Wednesday, March 23, 2016

Senator Nelson's New Motto: "Blah Blah Blah I Can't Hear You!"



Lize Burr, writing in a March 10, 2016 editorial for Burnt Orange Report titled “Why Keep Secrets About Texas Women’s Health?,” has found the poster child for transparency-phobic politicians in State Senator Jane Nelson, chairwoman of the Senate Finance Committee and master of ostrich-style sandbox tactics (so it would seem). 

The matter in question, as Burr describes it, began over Nelson’s ire directed at a study published by The New England Journal of Medicine. What about a medical study could cause her such distress? Well, this study in particular carries the title “Effect of Removal of Planned Parenthood from the Texas Women’s Health Program,” and its findings can be succinctly summed up by a sad face emoticon. According to the study, It would seem that shuttering up family planning programs across Texas might have created a strange anomaly where, if you can believe it, the women who relied on said programs might be negatively affected by their absence. 

Quite a shock… if you’re Senator Nelson. See, the honorable Senator seems upset by what’s missing from the study: a healthy dose of Texas GOP talking points. In particular, the line about how under the new Texas Women’s Health Program there are more providers available than ever before (which, if you remember from our last post, this argument’s validity was completely demolished by State Representative and career health administrator Donna Howard). Nelson is mostly unhappy that anything might be published which would make Planned Parenthood look like a needed service in Texas; bringing up the new Women’s Health Program is just a distracting gimmick to compliment her partisan sniping of NEJM.

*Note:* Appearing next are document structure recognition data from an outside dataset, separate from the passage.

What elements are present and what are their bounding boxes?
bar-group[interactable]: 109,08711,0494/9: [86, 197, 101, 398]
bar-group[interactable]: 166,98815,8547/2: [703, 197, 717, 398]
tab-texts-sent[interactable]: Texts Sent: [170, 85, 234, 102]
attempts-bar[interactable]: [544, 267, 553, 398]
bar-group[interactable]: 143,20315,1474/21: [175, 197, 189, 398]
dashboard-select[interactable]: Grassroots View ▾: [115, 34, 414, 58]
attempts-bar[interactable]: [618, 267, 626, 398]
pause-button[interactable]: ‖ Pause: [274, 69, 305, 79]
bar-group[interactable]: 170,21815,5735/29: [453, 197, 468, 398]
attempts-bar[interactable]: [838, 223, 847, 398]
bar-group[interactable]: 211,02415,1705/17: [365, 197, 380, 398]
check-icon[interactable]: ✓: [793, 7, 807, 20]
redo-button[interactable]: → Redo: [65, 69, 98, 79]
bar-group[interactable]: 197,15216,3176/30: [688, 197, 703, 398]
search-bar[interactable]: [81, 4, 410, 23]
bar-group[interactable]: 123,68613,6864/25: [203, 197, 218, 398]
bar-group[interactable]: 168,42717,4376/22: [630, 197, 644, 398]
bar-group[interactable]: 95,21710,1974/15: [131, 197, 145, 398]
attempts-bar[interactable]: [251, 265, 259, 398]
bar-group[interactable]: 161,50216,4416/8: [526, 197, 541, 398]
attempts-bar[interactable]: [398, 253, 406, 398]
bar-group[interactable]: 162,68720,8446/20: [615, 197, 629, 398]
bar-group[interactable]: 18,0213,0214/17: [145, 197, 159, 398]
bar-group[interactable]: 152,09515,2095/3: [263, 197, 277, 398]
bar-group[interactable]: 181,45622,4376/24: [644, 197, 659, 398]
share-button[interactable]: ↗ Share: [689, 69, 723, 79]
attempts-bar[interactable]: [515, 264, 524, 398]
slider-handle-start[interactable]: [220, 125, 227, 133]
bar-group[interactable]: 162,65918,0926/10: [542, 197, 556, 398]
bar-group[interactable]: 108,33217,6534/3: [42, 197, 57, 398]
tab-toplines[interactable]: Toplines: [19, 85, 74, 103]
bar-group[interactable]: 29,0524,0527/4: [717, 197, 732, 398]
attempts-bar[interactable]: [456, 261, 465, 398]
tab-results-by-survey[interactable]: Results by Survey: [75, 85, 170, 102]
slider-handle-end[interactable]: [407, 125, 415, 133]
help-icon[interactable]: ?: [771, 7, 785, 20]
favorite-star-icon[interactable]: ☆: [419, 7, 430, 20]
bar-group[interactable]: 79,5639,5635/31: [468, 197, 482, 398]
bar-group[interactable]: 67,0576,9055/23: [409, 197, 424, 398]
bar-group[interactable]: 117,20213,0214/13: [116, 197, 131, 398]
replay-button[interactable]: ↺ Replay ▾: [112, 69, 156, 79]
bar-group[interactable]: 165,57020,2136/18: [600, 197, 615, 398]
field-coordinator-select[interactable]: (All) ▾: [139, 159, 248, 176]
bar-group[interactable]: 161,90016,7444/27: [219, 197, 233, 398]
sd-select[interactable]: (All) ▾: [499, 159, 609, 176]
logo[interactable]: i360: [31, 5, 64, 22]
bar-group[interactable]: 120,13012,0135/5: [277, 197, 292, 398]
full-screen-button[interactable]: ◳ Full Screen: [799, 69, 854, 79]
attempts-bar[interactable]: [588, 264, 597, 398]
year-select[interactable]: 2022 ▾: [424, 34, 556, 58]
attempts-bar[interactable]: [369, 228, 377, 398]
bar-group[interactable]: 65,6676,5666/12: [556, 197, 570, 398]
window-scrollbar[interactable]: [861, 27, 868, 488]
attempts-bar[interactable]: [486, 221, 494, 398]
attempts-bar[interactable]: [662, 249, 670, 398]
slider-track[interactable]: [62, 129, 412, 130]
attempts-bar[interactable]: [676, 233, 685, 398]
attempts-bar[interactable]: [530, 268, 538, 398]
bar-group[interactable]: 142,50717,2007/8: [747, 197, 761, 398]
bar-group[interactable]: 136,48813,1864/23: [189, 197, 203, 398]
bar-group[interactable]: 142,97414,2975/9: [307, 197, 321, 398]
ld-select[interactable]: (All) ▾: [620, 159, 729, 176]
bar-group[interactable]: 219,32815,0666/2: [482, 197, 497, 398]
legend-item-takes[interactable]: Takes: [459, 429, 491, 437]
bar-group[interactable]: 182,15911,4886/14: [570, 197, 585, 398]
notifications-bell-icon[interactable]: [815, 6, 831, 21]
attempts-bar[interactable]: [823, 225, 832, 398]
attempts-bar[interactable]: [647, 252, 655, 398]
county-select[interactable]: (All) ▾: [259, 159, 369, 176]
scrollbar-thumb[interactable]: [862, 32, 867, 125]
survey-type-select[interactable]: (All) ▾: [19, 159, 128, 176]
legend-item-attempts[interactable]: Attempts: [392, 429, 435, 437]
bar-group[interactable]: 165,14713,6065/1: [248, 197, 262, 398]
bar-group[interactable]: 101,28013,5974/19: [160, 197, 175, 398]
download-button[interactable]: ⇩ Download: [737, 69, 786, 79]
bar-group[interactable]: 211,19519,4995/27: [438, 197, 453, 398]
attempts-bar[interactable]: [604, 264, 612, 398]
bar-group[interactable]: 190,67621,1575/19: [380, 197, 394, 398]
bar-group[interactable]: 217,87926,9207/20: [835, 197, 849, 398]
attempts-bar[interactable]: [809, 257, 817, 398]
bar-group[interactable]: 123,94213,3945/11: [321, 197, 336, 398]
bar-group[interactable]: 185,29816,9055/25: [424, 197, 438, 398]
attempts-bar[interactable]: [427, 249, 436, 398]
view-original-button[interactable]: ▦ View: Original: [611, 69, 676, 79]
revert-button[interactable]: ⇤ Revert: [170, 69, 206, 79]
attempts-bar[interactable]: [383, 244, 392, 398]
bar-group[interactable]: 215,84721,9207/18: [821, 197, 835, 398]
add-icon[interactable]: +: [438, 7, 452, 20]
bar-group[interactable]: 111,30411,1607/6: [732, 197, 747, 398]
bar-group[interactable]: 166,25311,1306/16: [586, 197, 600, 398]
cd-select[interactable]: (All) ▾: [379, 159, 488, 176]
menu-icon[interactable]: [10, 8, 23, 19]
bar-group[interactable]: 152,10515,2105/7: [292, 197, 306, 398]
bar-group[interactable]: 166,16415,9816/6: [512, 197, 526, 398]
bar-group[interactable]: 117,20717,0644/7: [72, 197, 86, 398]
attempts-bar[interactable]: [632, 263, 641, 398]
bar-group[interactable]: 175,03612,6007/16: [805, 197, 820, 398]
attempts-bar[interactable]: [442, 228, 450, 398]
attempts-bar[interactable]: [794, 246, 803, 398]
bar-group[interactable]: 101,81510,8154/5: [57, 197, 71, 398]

Ms. Burr, a former president of the left-leaning Capitol Area Democratic Women, does not just claim that this is a petty partisan issue, but has done the reader a great service by following the trail of Senator Nelson’s ruffled feathers to prove her point. Pressing the question as to whether Senator Nelson used political pressure to force one of the study’s coauthors to suddenly retire (that being Dr. Rick Allgeyer, a now former employee of the Texas Health and Human Service Commission), Burr filed for public information regarding Senator Nelson’s emails concerning the study. Nelson, in response, has sought permission to deny releasing her emails. This has led Burr to confirm, as her blog’s liberal readers might already assume, that obfuscation is simply the name of the game in the debate over women’s healthcare in Texas.

It's sad, really, because these are the same people who talk about Voter ID laws and the need for transparency to "preserve integrity." If only Senator Nelson and her aisle-mates could have come up with a better attempt at smoke and mirrors, then I might have actually bought that line.